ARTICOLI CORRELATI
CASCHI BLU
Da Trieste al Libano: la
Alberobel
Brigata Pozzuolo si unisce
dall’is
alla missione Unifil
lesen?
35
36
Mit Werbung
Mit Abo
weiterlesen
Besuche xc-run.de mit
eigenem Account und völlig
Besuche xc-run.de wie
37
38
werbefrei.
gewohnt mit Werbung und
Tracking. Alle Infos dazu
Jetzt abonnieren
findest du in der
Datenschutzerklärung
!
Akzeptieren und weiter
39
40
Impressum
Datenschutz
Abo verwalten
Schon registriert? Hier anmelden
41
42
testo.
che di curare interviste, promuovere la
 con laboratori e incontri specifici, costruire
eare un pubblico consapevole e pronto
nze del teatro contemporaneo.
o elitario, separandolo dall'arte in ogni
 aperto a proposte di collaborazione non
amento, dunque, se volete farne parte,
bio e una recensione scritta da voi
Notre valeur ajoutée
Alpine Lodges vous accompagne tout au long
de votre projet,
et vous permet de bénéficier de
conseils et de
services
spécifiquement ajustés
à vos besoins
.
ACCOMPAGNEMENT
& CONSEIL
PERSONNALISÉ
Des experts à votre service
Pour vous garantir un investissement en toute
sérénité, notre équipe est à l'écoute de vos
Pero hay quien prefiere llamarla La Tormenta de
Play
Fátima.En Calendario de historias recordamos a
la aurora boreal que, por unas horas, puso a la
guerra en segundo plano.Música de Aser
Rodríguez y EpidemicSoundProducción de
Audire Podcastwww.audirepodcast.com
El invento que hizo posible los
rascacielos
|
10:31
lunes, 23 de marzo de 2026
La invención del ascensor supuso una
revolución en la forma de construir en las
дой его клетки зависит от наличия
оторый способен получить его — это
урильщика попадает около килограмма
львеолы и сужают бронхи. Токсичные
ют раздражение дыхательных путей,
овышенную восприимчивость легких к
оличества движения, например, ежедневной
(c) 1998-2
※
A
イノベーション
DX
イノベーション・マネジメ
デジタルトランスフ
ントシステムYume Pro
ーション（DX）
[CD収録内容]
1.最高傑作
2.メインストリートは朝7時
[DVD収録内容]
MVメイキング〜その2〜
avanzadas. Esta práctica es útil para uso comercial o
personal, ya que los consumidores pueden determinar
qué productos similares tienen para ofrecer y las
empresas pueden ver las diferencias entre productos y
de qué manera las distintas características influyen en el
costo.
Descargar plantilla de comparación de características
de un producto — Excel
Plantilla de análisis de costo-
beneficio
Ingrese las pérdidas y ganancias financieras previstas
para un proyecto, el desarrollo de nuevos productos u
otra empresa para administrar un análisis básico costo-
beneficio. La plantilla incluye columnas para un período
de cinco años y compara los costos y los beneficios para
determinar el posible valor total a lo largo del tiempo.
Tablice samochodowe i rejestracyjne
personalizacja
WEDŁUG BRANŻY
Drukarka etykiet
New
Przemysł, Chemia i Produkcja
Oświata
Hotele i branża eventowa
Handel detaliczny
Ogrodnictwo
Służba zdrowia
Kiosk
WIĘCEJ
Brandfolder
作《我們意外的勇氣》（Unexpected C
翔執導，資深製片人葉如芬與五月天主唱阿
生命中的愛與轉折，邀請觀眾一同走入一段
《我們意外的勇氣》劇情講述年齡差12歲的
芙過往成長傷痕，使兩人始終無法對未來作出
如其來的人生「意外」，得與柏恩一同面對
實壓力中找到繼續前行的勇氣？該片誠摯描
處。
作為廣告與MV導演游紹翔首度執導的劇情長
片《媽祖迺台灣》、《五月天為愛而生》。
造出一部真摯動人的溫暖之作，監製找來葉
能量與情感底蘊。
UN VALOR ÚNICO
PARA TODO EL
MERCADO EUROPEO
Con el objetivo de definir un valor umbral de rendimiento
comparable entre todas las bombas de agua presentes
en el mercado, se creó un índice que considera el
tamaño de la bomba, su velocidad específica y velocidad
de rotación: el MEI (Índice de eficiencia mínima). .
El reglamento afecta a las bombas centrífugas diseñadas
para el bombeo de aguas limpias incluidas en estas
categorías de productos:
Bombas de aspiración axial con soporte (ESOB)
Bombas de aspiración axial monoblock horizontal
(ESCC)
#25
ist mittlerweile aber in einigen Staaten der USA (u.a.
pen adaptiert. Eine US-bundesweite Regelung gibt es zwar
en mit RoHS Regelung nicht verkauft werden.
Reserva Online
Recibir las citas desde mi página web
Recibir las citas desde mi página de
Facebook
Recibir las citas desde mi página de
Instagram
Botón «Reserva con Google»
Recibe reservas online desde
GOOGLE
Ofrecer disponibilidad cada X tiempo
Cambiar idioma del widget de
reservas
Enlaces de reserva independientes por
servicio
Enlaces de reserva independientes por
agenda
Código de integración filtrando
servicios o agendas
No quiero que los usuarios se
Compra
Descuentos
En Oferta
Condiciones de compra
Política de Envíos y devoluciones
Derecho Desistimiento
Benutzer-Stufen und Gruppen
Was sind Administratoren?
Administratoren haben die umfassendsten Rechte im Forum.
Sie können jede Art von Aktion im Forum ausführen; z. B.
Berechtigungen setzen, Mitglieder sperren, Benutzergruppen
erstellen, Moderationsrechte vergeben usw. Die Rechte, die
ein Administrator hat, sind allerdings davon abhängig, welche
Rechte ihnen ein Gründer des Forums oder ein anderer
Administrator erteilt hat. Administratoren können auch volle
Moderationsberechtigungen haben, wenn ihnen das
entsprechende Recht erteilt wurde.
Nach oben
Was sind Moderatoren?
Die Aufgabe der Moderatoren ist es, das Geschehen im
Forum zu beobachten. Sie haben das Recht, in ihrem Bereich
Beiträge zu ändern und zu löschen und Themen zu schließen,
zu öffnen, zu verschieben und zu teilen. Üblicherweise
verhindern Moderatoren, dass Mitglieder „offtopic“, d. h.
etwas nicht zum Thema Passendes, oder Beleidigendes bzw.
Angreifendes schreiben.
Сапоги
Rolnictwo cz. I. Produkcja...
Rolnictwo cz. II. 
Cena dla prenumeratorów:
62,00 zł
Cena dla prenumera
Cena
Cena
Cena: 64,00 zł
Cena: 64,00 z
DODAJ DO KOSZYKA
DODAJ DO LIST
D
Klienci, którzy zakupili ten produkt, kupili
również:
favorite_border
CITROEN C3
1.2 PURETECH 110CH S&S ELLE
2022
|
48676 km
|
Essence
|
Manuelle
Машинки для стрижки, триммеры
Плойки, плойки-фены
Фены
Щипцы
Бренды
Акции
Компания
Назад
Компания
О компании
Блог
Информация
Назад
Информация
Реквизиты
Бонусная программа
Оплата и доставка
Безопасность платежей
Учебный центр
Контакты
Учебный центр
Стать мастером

Work required
If a line in the records above holds the string "Moderatoren", copy it.

Result of this task
Was sind Moderatoren?
Die Aufgabe der Moderatoren ist es, das Geschehen im
verhindern Moderatoren, dass Mitglieder „offtopic“, d. h.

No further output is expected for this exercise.